**Items from a dataset**

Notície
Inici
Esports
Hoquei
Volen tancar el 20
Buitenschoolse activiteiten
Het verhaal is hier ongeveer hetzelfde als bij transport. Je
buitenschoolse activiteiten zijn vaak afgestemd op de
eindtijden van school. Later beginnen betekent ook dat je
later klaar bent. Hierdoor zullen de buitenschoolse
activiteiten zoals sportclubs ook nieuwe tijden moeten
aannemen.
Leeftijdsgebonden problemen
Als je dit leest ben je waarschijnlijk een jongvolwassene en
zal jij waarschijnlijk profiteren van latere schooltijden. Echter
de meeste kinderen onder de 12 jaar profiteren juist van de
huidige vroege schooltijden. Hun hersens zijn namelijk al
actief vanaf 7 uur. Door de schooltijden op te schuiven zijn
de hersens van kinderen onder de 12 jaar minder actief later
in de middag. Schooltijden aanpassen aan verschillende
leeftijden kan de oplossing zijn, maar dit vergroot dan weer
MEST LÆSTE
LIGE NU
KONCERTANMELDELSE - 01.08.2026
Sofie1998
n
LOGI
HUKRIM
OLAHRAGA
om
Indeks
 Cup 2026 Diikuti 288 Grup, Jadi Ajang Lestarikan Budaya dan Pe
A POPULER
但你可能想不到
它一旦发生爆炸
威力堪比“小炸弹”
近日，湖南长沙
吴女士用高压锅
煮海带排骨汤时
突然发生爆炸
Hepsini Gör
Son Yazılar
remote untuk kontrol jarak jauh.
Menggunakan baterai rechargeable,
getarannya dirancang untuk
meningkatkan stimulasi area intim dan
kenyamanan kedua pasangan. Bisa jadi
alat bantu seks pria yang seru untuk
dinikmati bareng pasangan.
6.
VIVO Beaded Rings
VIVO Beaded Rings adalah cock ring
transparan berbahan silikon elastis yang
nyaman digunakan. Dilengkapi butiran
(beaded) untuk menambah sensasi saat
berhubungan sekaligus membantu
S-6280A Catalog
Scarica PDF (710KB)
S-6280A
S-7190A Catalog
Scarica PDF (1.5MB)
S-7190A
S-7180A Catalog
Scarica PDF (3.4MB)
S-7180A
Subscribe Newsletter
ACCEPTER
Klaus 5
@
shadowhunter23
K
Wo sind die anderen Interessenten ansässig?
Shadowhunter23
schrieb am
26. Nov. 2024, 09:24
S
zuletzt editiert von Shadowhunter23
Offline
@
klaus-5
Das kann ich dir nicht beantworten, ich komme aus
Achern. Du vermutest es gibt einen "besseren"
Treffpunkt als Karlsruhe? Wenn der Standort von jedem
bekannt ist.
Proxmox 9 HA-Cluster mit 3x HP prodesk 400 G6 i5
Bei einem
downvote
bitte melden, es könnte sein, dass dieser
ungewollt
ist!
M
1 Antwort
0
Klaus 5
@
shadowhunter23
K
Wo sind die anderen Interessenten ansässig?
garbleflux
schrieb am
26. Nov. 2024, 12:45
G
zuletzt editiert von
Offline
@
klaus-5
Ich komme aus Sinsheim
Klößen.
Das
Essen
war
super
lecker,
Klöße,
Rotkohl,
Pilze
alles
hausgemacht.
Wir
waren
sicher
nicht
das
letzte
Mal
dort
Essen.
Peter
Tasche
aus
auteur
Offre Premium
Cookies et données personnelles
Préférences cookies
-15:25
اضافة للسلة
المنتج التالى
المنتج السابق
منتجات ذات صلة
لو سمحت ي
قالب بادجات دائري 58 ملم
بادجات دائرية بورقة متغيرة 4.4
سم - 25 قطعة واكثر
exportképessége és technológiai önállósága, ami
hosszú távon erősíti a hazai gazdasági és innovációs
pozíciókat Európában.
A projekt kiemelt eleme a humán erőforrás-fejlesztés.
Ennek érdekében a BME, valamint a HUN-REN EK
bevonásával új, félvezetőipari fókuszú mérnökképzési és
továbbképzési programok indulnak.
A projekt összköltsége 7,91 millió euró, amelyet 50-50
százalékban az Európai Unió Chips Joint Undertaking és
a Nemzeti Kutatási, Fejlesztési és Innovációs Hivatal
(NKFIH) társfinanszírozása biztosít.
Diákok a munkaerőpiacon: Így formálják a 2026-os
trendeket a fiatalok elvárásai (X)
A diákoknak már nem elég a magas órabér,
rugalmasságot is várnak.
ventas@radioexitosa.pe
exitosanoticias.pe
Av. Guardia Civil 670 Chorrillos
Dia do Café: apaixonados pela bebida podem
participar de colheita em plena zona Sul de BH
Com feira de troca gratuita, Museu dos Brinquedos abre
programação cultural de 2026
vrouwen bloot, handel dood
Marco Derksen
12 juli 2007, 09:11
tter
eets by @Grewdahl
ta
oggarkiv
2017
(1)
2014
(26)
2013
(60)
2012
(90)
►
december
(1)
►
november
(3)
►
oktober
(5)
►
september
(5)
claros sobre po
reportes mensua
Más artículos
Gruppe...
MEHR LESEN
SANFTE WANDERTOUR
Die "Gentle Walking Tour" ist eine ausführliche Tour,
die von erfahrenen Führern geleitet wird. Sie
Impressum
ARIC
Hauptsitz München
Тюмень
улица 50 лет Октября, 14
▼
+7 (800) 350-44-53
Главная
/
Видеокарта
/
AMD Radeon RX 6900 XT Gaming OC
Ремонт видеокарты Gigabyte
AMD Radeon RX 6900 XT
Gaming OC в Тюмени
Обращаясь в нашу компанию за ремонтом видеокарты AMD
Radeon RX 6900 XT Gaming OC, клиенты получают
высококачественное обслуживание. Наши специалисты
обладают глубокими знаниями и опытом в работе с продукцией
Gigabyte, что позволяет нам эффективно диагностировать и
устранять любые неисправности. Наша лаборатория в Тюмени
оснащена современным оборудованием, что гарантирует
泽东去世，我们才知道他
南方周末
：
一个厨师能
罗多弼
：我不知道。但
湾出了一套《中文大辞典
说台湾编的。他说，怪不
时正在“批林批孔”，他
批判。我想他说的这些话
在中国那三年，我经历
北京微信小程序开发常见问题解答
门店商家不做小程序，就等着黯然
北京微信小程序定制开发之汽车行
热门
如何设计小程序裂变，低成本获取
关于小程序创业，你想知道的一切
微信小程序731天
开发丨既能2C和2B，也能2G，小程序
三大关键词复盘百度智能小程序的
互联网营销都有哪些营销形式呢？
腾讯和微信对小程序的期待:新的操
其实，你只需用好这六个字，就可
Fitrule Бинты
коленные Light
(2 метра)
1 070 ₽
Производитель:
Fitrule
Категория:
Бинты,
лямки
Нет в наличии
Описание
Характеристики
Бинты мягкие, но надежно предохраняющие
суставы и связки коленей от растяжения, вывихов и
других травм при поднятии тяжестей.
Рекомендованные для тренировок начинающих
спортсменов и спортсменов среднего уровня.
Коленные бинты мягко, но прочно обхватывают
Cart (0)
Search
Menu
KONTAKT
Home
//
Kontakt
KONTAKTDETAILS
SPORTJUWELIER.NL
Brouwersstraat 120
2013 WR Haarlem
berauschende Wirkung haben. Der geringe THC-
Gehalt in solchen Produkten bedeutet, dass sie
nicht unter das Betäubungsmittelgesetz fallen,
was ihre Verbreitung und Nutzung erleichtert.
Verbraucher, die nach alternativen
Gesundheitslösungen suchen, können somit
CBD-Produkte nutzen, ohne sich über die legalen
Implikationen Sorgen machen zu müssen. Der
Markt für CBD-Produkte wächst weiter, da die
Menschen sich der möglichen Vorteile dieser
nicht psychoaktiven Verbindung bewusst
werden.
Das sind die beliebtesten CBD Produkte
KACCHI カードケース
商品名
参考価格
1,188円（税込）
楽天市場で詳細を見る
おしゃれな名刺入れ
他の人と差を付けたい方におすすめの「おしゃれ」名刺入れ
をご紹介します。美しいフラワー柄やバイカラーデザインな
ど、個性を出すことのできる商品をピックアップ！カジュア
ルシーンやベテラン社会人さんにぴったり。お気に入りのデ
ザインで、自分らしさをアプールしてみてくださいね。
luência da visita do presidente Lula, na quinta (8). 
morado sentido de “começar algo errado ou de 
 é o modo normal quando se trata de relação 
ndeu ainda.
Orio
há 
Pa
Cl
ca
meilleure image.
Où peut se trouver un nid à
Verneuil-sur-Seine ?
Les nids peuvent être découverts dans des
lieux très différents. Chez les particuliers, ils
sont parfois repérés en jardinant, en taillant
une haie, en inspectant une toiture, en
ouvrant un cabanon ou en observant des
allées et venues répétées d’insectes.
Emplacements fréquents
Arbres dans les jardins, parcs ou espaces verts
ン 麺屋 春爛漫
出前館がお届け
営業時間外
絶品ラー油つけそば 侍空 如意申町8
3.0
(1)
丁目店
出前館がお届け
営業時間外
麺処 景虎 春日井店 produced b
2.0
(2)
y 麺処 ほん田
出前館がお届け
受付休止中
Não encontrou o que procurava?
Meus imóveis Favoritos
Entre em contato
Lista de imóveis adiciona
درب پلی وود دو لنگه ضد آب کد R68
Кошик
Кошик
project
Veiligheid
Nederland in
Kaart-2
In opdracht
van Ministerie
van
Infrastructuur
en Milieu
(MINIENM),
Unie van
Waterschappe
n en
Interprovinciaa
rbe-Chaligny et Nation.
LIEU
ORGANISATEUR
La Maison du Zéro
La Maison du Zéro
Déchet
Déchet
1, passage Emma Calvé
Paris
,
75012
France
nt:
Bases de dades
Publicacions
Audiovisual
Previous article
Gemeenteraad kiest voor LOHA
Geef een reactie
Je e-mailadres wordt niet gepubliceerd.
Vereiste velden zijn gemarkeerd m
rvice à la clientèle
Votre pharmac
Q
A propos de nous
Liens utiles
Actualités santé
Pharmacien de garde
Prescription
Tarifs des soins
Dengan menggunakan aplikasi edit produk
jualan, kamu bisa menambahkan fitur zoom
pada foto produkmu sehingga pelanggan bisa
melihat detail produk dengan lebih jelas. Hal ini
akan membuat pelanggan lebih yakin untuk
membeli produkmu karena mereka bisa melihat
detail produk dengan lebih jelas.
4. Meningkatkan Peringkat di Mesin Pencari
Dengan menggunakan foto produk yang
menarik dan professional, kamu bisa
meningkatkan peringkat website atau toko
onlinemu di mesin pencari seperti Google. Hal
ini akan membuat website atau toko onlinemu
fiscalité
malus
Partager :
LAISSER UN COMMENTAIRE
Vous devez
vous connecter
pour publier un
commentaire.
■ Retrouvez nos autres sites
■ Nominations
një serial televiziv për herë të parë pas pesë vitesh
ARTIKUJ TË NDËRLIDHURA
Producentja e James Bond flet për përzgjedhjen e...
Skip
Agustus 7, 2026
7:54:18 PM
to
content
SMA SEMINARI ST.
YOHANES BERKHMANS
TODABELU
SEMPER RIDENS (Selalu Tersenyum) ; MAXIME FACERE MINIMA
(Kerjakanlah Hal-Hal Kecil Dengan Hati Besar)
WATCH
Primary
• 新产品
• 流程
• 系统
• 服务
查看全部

**Activity**
Would you give the number of lines of the data that include the string "kinderen"? Nothing else is wanted.

**Response for this exercise**
2